* [Instructions for the task] Please copy the records below word for word, leaving out the pictures.

──────── The data

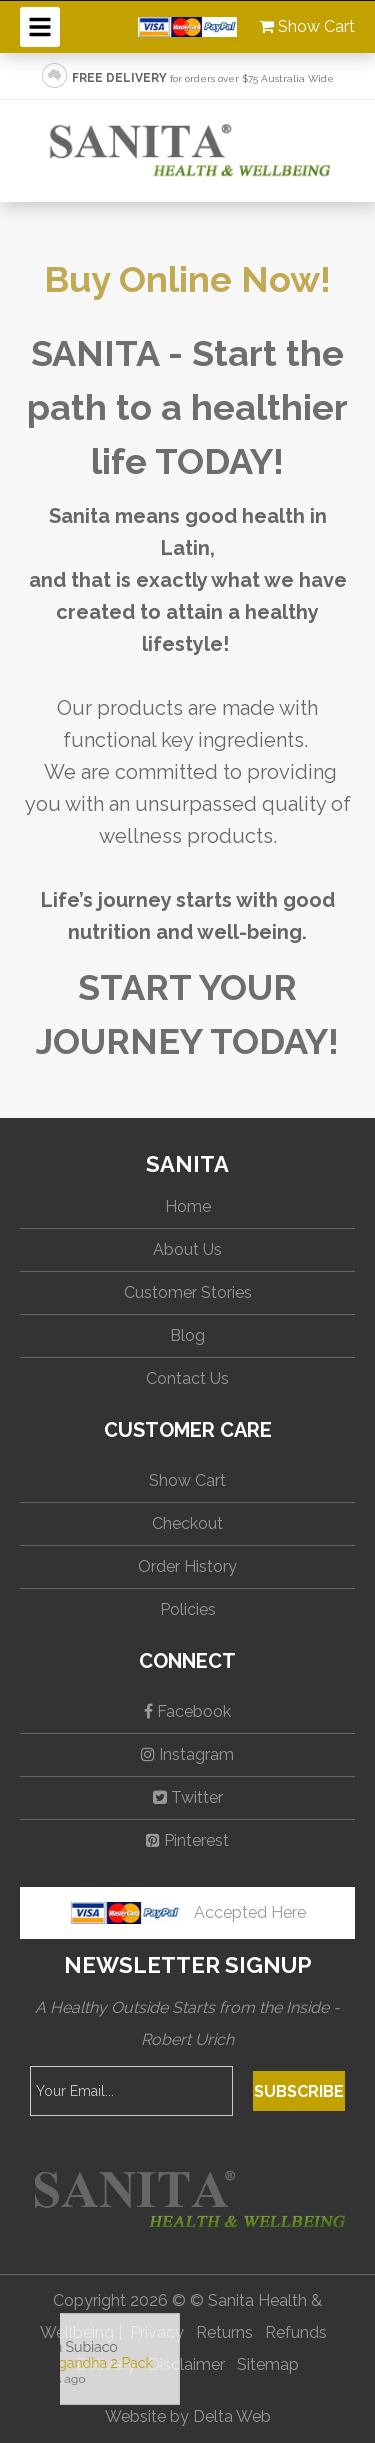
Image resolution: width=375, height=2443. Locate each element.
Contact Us (187, 1378)
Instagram (187, 1754)
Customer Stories (188, 1292)
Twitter (188, 1797)
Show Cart (307, 26)
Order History (187, 1566)
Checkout (187, 1523)
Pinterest (187, 1840)
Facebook (187, 1711)
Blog (187, 1335)
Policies (188, 1609)
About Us (187, 1249)
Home (188, 1206)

────────────────

* [Exercise output]
Image resolution: width=375, height=2443. Locate each element.
Contact Us (187, 1378)
Instagram (187, 1754)
Customer Stories (188, 1292)
Twitter (188, 1797)
Show Cart (307, 26)
Order History (187, 1566)
Checkout (187, 1523)
Pinterest (187, 1840)
Facebook (187, 1711)
Blog (187, 1335)
Policies (188, 1609)
About Us (187, 1249)
Home (188, 1206)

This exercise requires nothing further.